[Your task] Give again, unaltered, the line with "Эфирные масла" and all lines that follow it in the listing below, minus any pictures.

[Data records]
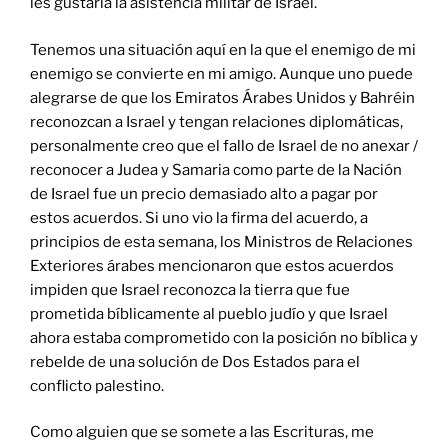
les gustaría la asistencia militar de Israel.
Tenemos una situación aquí en la que el enemigo de mi
enemigo se convierte en mi amigo. Aunque uno puede
alegrarse de que los Emiratos Árabes Unidos y Bahréin
reconozcan a Israel y tengan relaciones diplomáticas,
personalmente creo que el fallo de Israel de no anexar /
reconocer a Judea y Samaria como parte de la Nación
de Israel fue un precio demasiado alto a pagar por
estos acuerdos. Si uno vio la firma del acuerdo, a
principios de esta semana, los Ministros de Relaciones
Exteriores árabes mencionaron que estos acuerdos
impiden que Israel reconozca la tierra que fue
prometida bíblicamente al pueblo judío y que Israel
ahora estaba comprometido con la posición no bíblica y
rebelde de una solución de Dos Estados para el
conflicto palestino.
Como alguien que se somete a las Escrituras, me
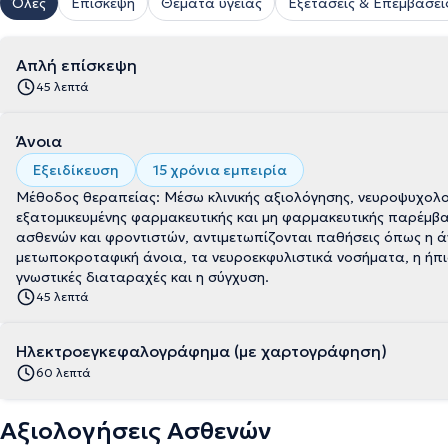
Όλες
Επίσκεψη
Θέματα υγείας
Εξετάσεις & Επεμβάσει
Απλή επίσκεψη
45 λεπτά
Άνοια
Εξειδίκευση
15 χρόνια εμπειρία
Μέθοδος θεραπείας: Μέσω κλινικής αξιολόγησης, νευροψυχολ
εξατομικευμένης φαρμακευτικής και μη φαρμακευτικής παρέμβα
ασθενών και φροντιστών, αντιμετωπίζονται παθήσεις όπως η άνο
μετωποκροταφική άνοια, τα νευροεκφυλιστικά νοσήματα, η ήπια
γνωστικές διαταραχές και η σύγχυση.
45 λεπτά
Ηλεκτροεγκεφαλογράφημα (με χαρτογράφηση)
60 λεπτά
Αξιολογήσεις Ασθενών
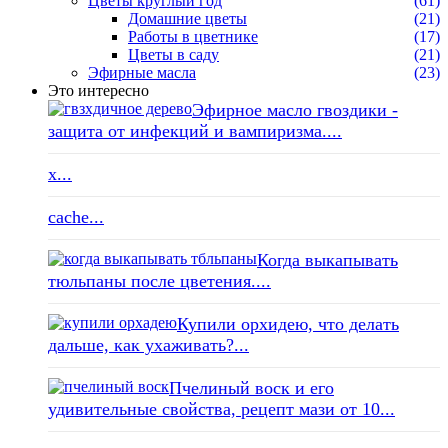
Цветы круглый год
(61)
Домашние цветы
(21)
Работы в цветнике
(17)
Цветы в саду
(21)
Эфирные масла
(23)
Это интересно
Эфирное масло гвоздики -
защита от инфекций и вампиризма....
x...
cache...
Когда выкапывать
тюльпаны после цветения....
Купили орхидею, что делать
дальше, как ухаживать?...
Пчелиный воск и его
удивительные свойства, рецепт мази от 10...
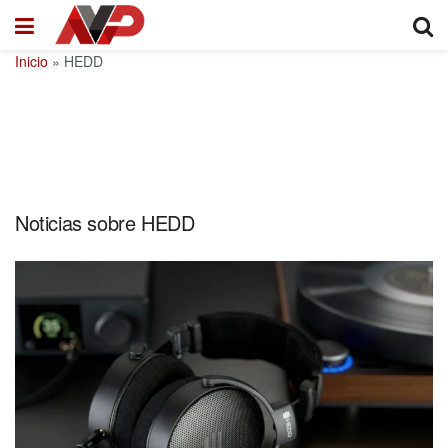
Inicio
»
HEDD
Noticias sobre HEDD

[Response below]
Эфирные масла
(23)
Это интересно
Эфирное масло гвоздики -
защита от инфекций и вампиризма....
x...
cache...
Когда выкапывать
тюльпаны после цветения....
Купили орхидею, что делать
дальше, как ухаживать?...
Пчелиный воск и его
удивительные свойства, рецепт мази от 10...
Inicio
»
HEDD
Noticias sobre HEDD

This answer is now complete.